Il latte è l’alimento che sta alla base della nutrizione di tutti i giovani mammiferi, fondamentale per la loro

crescita e il loro sviluppo. Esso si distingue dal colostro, che è la prima secrezione della ghiandola

mammaria in ogni lattazione. Quando genericamente si parla di latte si intende il latte bovino/vaccino che

deriva dalla mungitura delle bovine da latte.

Dal punto di vista chimico il latte contiene diverse molecole; prima di tutte l’acqua, che è presente circa

all’87%. Il rimanente 13% costituisce il residuo totale secco; questo dato è influenzato dalla presenza dei

grassi e del lattosio, perciò per determinare eventuali annacquamenti è necessario calcolare il residuo

secco magro. Il residuo secco totale contiene glucidi (5%), lipidi (3,6-3,8%), protidi (3,2-3,4%), vitamine e

Sali minerali (0,9%), ecco perché il latte è un alimento completo carente solo di vitamina C e ferro.

Lo zucchero presente in maggiore quantità è il lattosio, il quale è un disaccaride composto da due

monosaccaridi, il glucosio e il galattosio legati dal legame glicosidico tra il C1 e il C4, e polare/solubile in

acqua ed è quindi presente in soluzione acquosa. La maggior parte del lattosio è sintetizzato nella

mammella a partire dal suo precursore glucosio proveniente dal sangue.
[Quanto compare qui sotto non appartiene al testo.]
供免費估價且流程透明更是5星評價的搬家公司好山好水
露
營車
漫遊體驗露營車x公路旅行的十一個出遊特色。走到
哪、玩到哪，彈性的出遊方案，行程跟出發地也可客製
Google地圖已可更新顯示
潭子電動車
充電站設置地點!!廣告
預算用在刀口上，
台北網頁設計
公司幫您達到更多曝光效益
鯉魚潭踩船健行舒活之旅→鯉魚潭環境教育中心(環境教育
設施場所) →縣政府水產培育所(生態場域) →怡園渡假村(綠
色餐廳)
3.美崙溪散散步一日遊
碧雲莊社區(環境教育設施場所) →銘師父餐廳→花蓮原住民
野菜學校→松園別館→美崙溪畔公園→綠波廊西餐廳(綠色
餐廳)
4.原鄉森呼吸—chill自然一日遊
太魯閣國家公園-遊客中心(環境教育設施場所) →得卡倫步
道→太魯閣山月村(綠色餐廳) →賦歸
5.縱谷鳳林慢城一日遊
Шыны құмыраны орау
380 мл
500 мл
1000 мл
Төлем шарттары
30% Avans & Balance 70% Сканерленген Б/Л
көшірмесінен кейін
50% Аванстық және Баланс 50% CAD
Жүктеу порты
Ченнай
Esistono tracce di carboidrati

complessi come il fattore Bifidus.

I grassi sono principalmente trigliceridi, formati da tre molecole di acidi grassi legati per esterificazione a

una molecola di glicerolo (a tre atomi di carbonio) con liberazione di una molecola d’acqua; i trigliceridi

sono insolubili in acqua e sono perciò raccolti in globuli lipidici protetti da una membrana fosfolipidica. Gli

acidi grassi presenti sono per i 2/3 saturi, in natura lineari e solidi, e per il restante 1/3 insaturi, ramificati e

liquidi; si calcola l’esistenza di oltre 50 tipi di acidi grassi da C4 a C24, di cui i più importanti sono l’acido

palmitico, oleico e stearico.

Le proteine maggiormente presenti nel latte sono le caseine (75%) che si raccolgono in micelle caseiniche;

vi sono poi le beta-lattoalbumine e le beta-lattoglobuline (20%), e azoto non proteico in soluzione (5%) di

cui la metà è urea. In particolare esistono diversi tipi di caseine presenti in diverse quantità: G, AS1, B, AS2,

K; le k caseine sono importanti in quanto possiedono una polarità accentuata e nelle micelle si posizionano

all’esterno in modo da garantire stabilità. Hanno un ruolo fondamentale nella caseificazione.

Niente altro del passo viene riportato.